Begin at the line containing "What do you" and restate it and each line after it exactly, up to and including the last line below. Leave pictures out.

BEGIN Task input

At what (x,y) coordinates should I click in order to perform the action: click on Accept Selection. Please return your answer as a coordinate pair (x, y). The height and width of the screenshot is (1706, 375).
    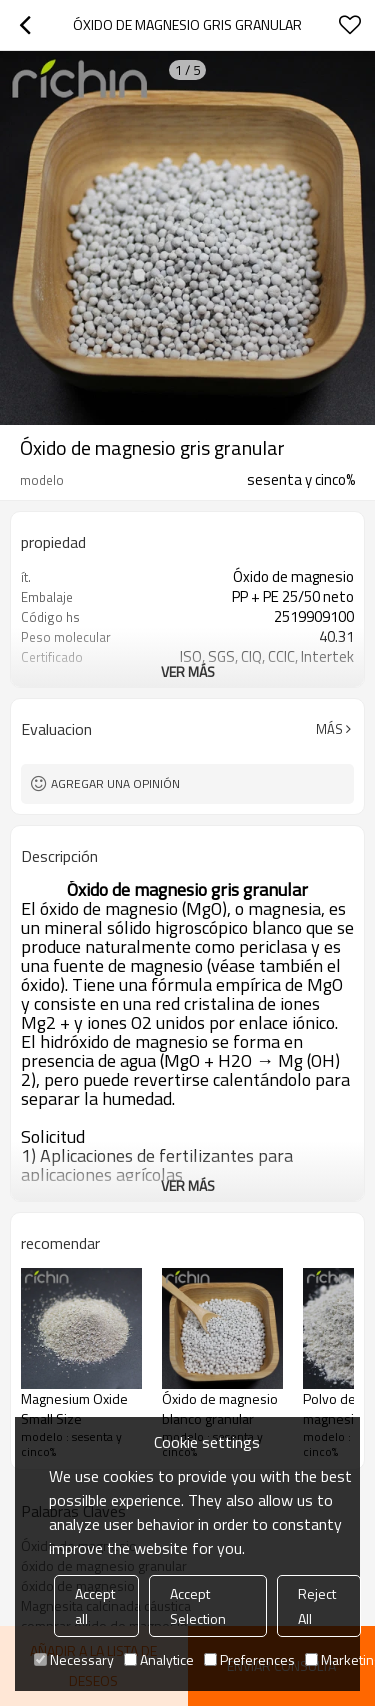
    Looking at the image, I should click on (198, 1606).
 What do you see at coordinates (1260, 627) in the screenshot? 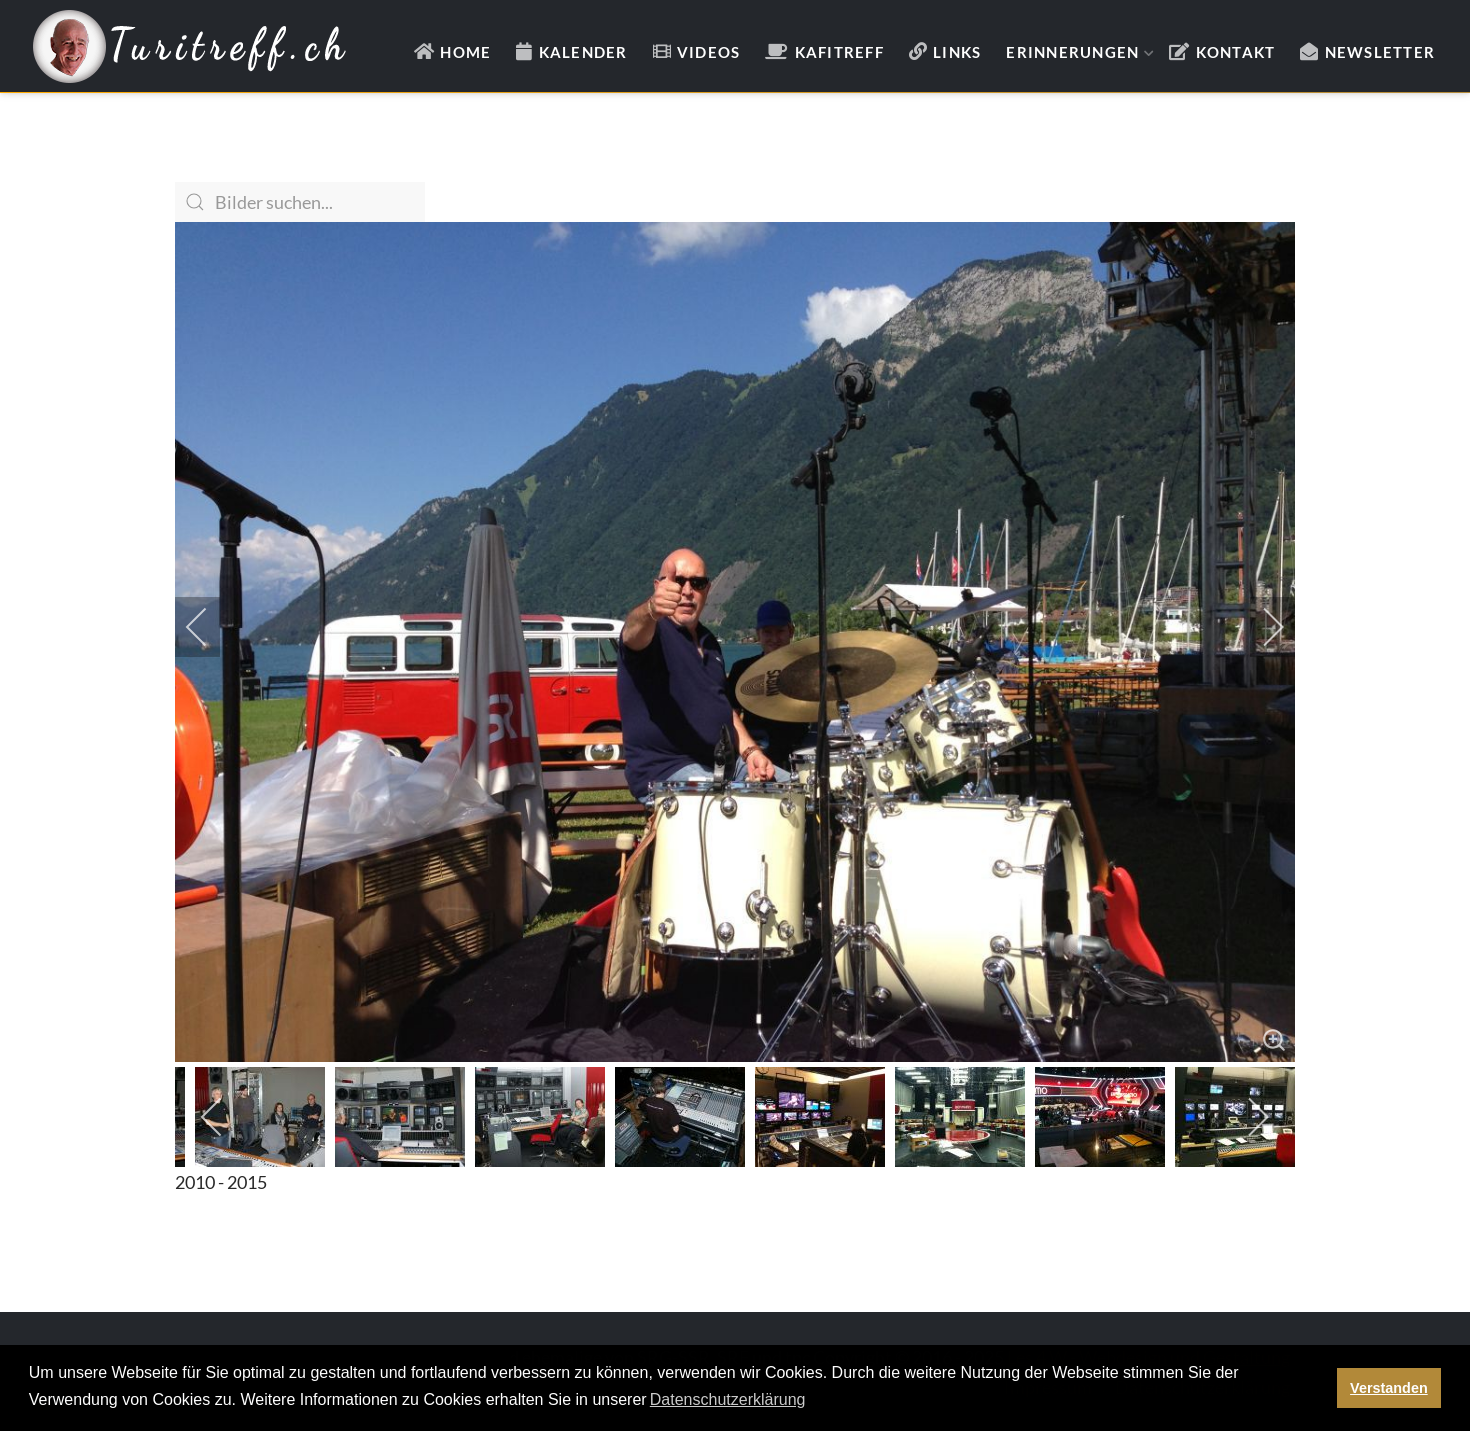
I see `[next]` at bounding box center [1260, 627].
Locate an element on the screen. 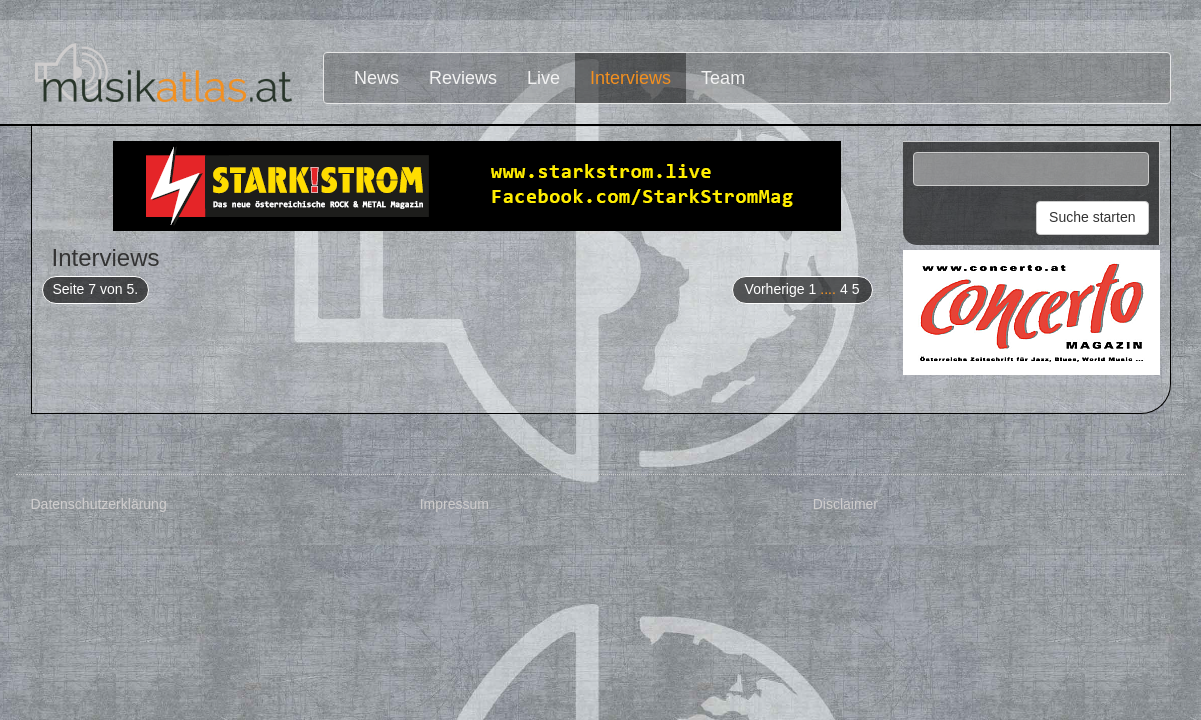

END Task input

_Solution:_
 What do you see at coordinates (1260, 627) in the screenshot? 
I see `[next]` at bounding box center [1260, 627].
Locate an element on the screen. 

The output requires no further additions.